*** Opening Extracted entries ***

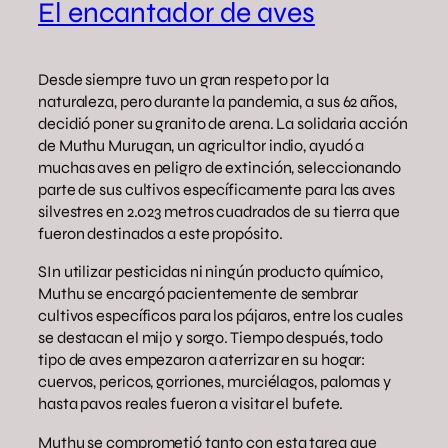
El encantador de aves
Desde siempre tuvo un gran respeto por la
naturaleza, pero durante la pandemia, a sus 62 años,
decidió poner su granito de arena. La solidaria acción
de Muthu Murugan, un agricultor indio, ayudó a
muchas aves en peligro de extinción, seleccionando
parte de sus cultivos específicamente para las aves
silvestres en 2.023 metros cuadrados de su tierra que
fueron destinados a este propósito.
SIn utilizar pesticidas ni ningún producto químico,
Muthu se encargó pacientemente de sembrar
cultivos específicos para los pájaros, entre los cuales
se destacan el mijo y sorgo. Tiempo después, todo
tipo de aves empezaron a aterrizar en su hogar:
cuervos, pericos, gorriones, murciélagos, palomas y
hasta pavos reales fueron a visitar el bufete.
Muthu se comprometió tanto con esta tarea que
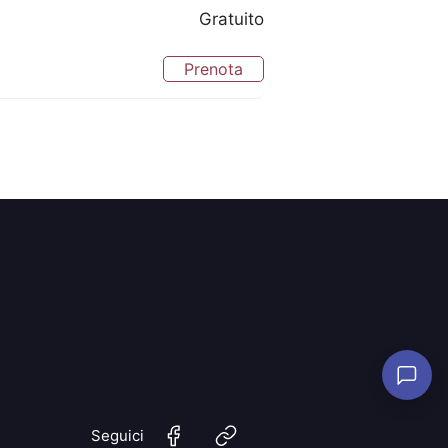
Gratuito
Prenota
Seguici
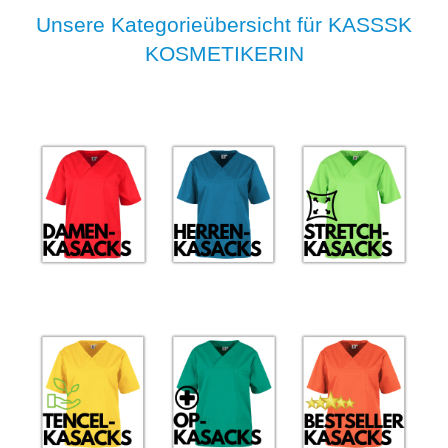
Unsere Kategorieübersicht für KASSSK
KOSMETIKERIN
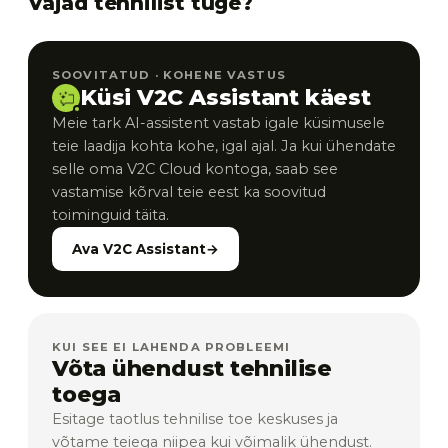
Vajad tehnilist tuge?
SOOVITATUD · KOHENE VASTUS
Küsi V2C Assistant käest
Meie tark AI-assistent vastab igale küsimusele
teie laadija kohta kohe, igal ajal. Ja kui ühendate
selle oma V2C Cloud kontoga, saab see
vastamise kõrval teie eest ka soovitud
toiminguid täita.
Ava V2C Assistant
→
KUI SEE EI LAHENDA PROBLEEMI
Võta ühendust tehnilise
toega
Esitage taotlus tehnilise toe keskuses ja
võtame teiega niipea kui võimalik ühendust.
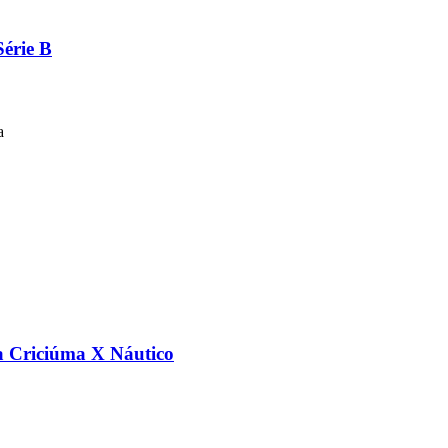
Série B
a
a Criciúma X Náutico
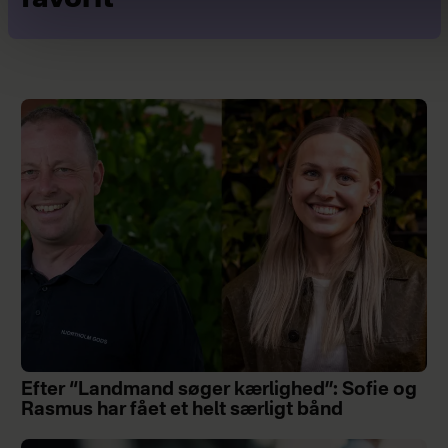
Efter “Landmand søger kærlighed”: Sofie og
Rasmus har fået et helt særligt bånd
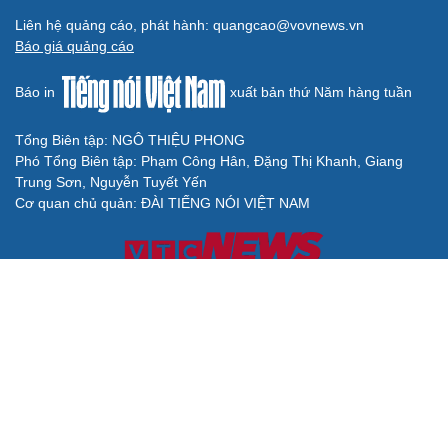
Liên hệ quảng cáo, phát hành: quangcao@vovnews.vn
Báo giá quảng cáo
Báo in
xuất bản thứ Năm hàng tuần
Tổng Biên tập: NGÔ THIỆU PHONG
Phó Tổng Biên tập: Phạm Công Hân, Đặng Thị Khanh, Giang
Trung Sơn, Nguyễn Tuyết Yến
Cơ quan chủ quản: ĐÀI TIẾNG NÓI VIỆT NAM
Không được sao chép lại bất kỳ thông tin nào từ website này khi
chưa có sự đồng ý bằng văn bản của Báo Điện tử Tiếng nói Việt
Nam
Giấy phép số 27/GP-BVHTTDL của Bộ Văn hóa, Thể thao và Du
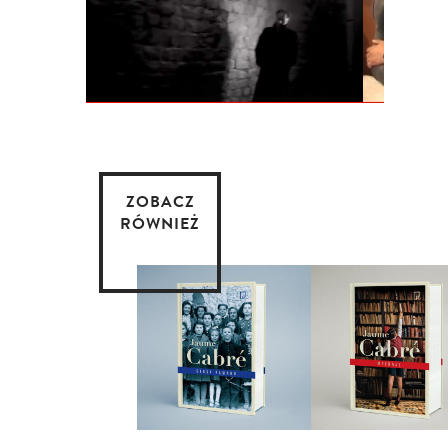
ZOBACZ
RÓWNIEŻ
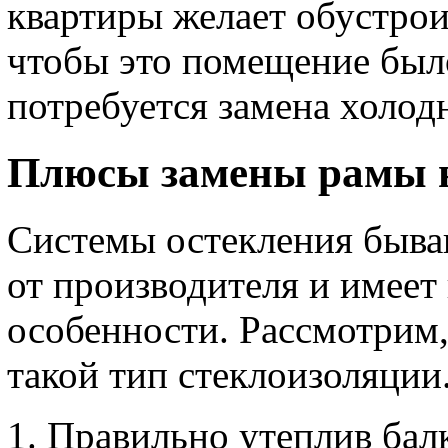
квартиры желает обустрои
чтобы это помещение было
потребуется замена холодн
Плюсы замены рамы н
Системы остекления быва
от производителя и имее
особенности. Рассмотрим,
такой тип стеклоизоляции
Правильно утеплив балк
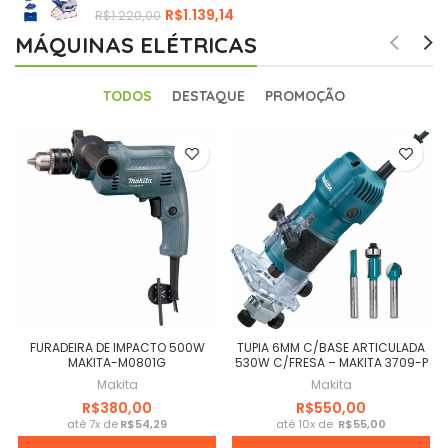
R$
1.139,14
R$
1.220,00
MÁQUINAS ELÉTRICAS
TODOS
DESTAQUE
PROMOÇÃO
FURADEIRA DE IMPACTO 500W
TUPIA 6MM C/BASE ARTICULADA
MAKITA-M0801G
530W C/FRESA – MAKITA 3709-P
Makita
Makita
R$
R$
R$
R$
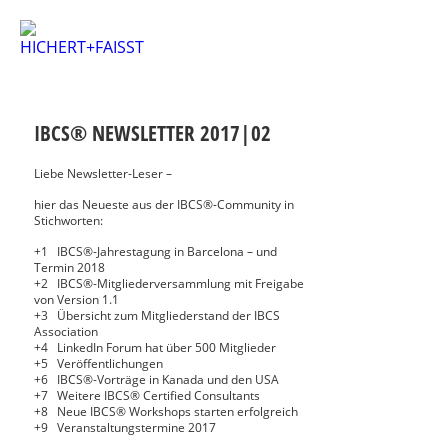
IBCS® NEWSLETTER 2017|02
Liebe Newsletter-Leser –
hier das Neueste aus der IBCS®-Community in
Stichworten:
+1 IBCS®-Jahrestagung in Barcelona – und
Termin 2018
+2 IBCS®-Mitgliederversammlung mit Freigabe
von Version 1.1
+3 Übersicht zum Mitgliederstand der IBCS
Association
+4 LinkedIn Forum hat über 500 Mitglieder
+5 Veröffentlichungen
+6 IBCS®-Vorträge in Kanada und den USA
+7 Weitere IBCS® Certified Consultants
+8 Neue IBCS® Workshops starten erfolgreich
+9 Veranstaltungstermine 2017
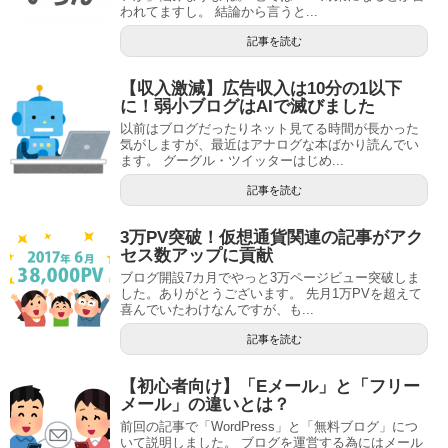
われてますし。 結論から言うと...
記事を読む
【収入激減】広告収入は10分の1以下
に！弱小ブログはAIで滅びました
以前はブログだったりネット見てる時間が長かった
気がしますが、最近はアナログな本ばかり読んでい
ます。 グーグル・ツイッターはじめ...
記事を読む
3万PV突破！仮想通貨関連の記事がアク
セス数アップに貢献
ブログ開設7カ月でやっと3万ページビュー突破しま
した。ありがとうございます。 先月1万PVを超えて
喜んでいたわけなんですが、も...
記事を読む
【初心者向け】「Eメール」と「フリー
メール」の違いとは？
前回の記事で「WordPress」と「無料ブログ」につ
いて説明しました。 ブログを運営する為にはメール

*** Closing Extracted entries ***

Work instruction:
I would like the exact lines from the data above, starting with the one that holds "über 500 Mitglieder" and going on through the one that holds "ブログ開設7カ月でやっと3万ページビュー突破しま", without the pictures.

Problem solution:
+4 LinkedIn Forum hat über 500 Mitglieder
+5 Veröffentlichungen
+6 IBCS®-Vorträge in Kanada und den USA
+7 Weitere IBCS® Certified Consultants
+8 Neue IBCS® Workshops starten erfolgreich
+9 Veranstaltungstermine 2017
われてますし。 結論から言うと...
記事を読む
【収入激減】広告収入は10分の1以下
に！弱小ブログはAIで滅びました
以前はブログだったりネット見てる時間が長かった
気がしますが、最近はアナログな本ばかり読んでい
ます。 グーグル・ツイッターはじめ...
記事を読む
3万PV突破！仮想通貨関連の記事がアク
セス数アップに貢献
ブログ開設7カ月でやっと3万ページビュー突破しま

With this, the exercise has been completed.